The system that exists in Belarus is an economic, financial and moral dead end, Anatol Lyabedzka, chairman of the United Civic Party (UCP) who is a campaign aide to parliamentary candidate Uladzimir Ramanowski, said during a debate broadcast by state television network Belarus Two on Tuesday.
Mr. Lyabedzka thoroughly defeated his main opponent, House of Representatives member Svyatlana Shylava, attacking her on her record as a lawmaker and deflecting all challenges with quick and witty replies. His other opponent Yawhen Kryzhanowski, a prominent comedian who is running in the elections on behalf of the Liberal Democratic Party, came across as eloquent but much less forceful than Mr. Lyabedzka.
According to Mr. Lyabedzka, Belarus' biggest problem is "the lack of free and honest elections." "If there are no honest elections, there is no economic success of an independent judicial system," he said. "There're no honest elections, but there're political prisoners."
Mr. Lyabedzka, who is a candidate in another electoral district, said that he and Mr. Ramanowski would withdraw from the parliamentary race because Belarus needs no "pseudo-elections for the pseudo-parliament."
Of the 2,500 citizens of Belarus interviewed by pollsters this past February and asked to name three current members of the House of Representatives, none of them was able to name even one, and fewer than four percent of those interviewed knew the name of its chairman, Mr.
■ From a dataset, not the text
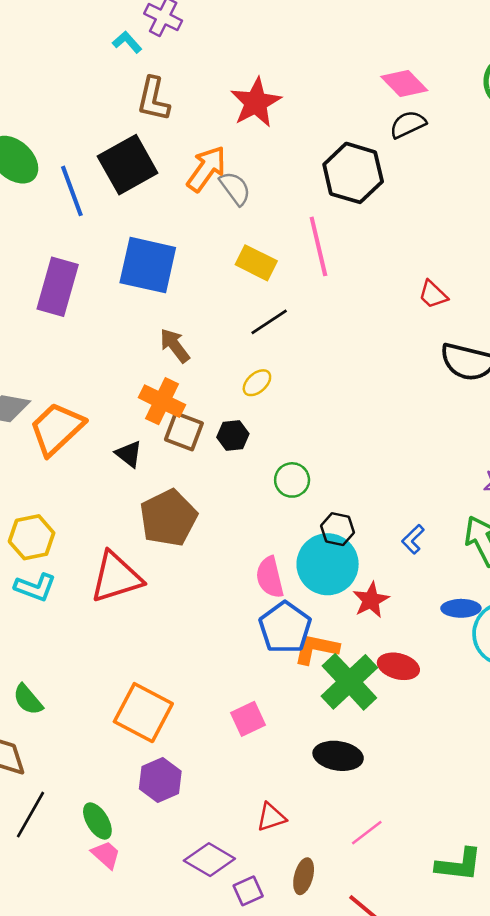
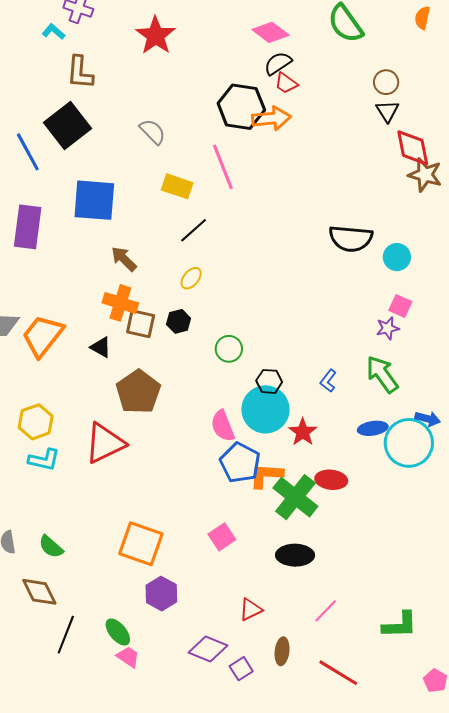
red star: (256, 103) -> (156, 36), moved
orange arrow: (206, 169) -> (271, 118), moved, turned 57
red trapezoid: (433, 295) -> (286, 83), moved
Lyabedzka said.
This means that the so-called lawmakers were not elected in 2012 but had the elections rigged in their favor, he said.
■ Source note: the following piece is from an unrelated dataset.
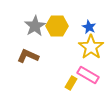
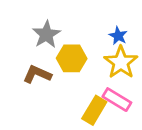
yellow hexagon: (57, 26) -> (72, 58), moved
yellow rectangle: (71, 83) -> (94, 110), size x1.5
"Why call on people to participate in something that doesn't exist?" Mr. Lyabedzka said. "There is no parliament, no Representatives and honestly admit that we're here to tell people about this."
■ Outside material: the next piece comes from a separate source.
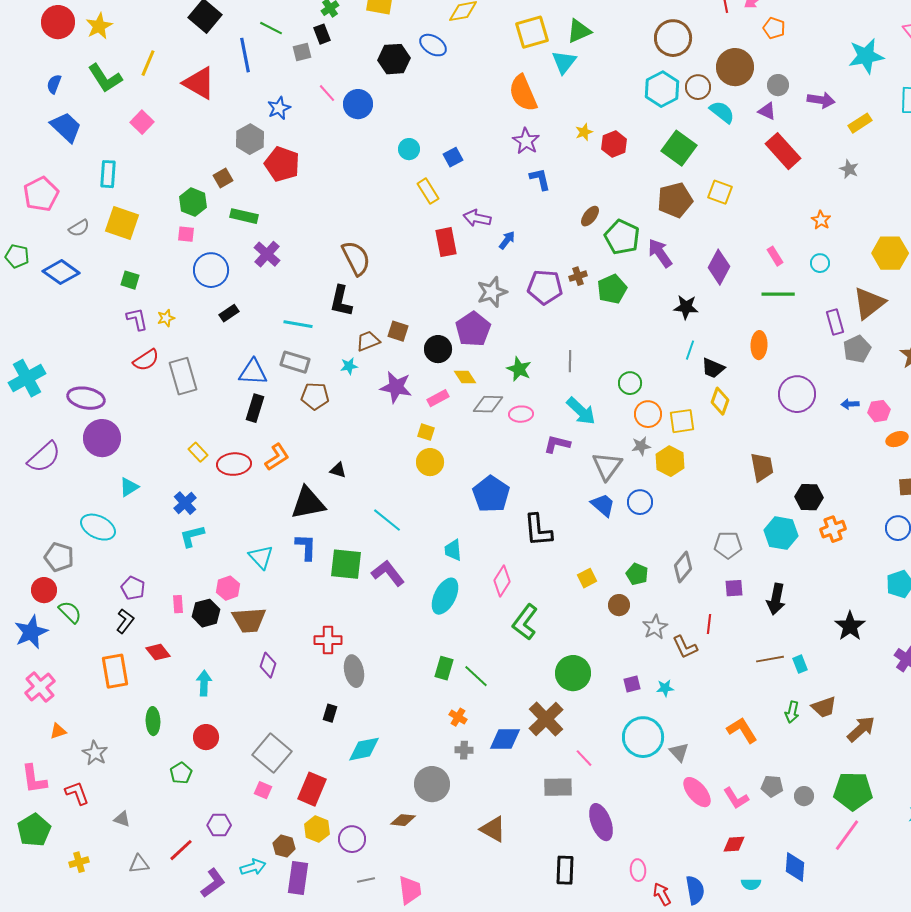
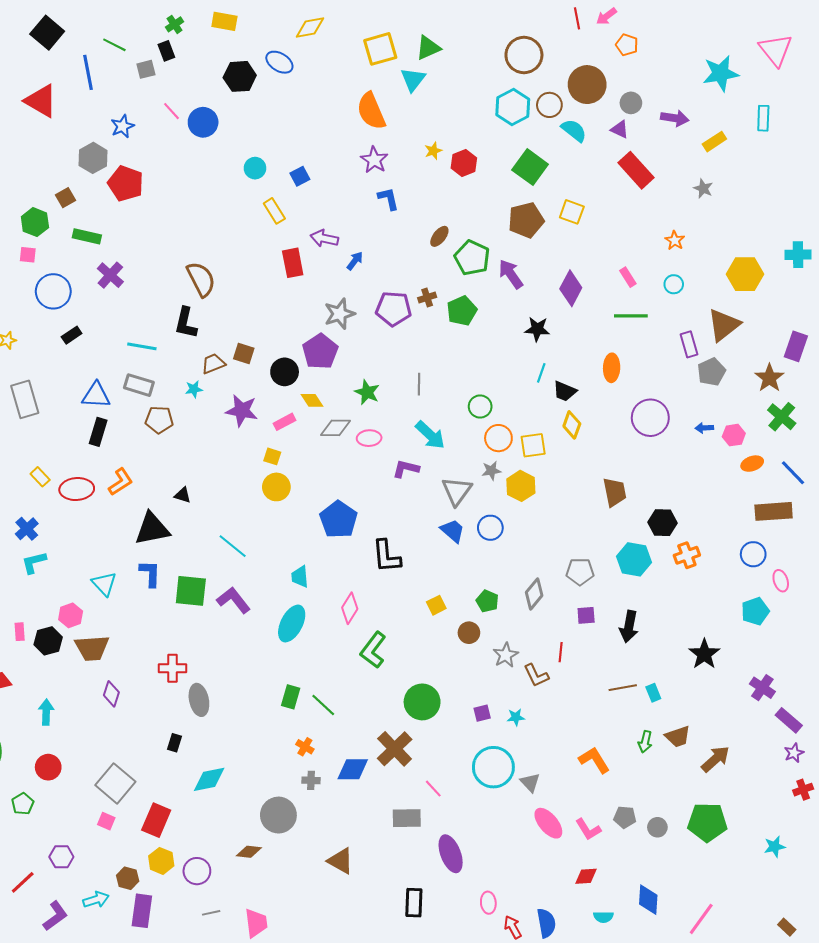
pink line: (847, 835) -> (701, 919), moved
However, television and radio addresses to voters by 20 candidates representing the United Civic Party have not been broadcast because of censorship, he said.
Mr. Lyabedzka slammed the social and economic policies of the current government. "What success can we talk about if there are 17 liters of pure alcohol per capita in Belarus every year even though degradation begins after eight liters? We're two times above this limit. What success can we talk about if a million citizens of our country are migrant workers in Russia and 500,000 more are 'unnecessary people'? What kind of system was created we have if the country doesn't need half a million working-age people?"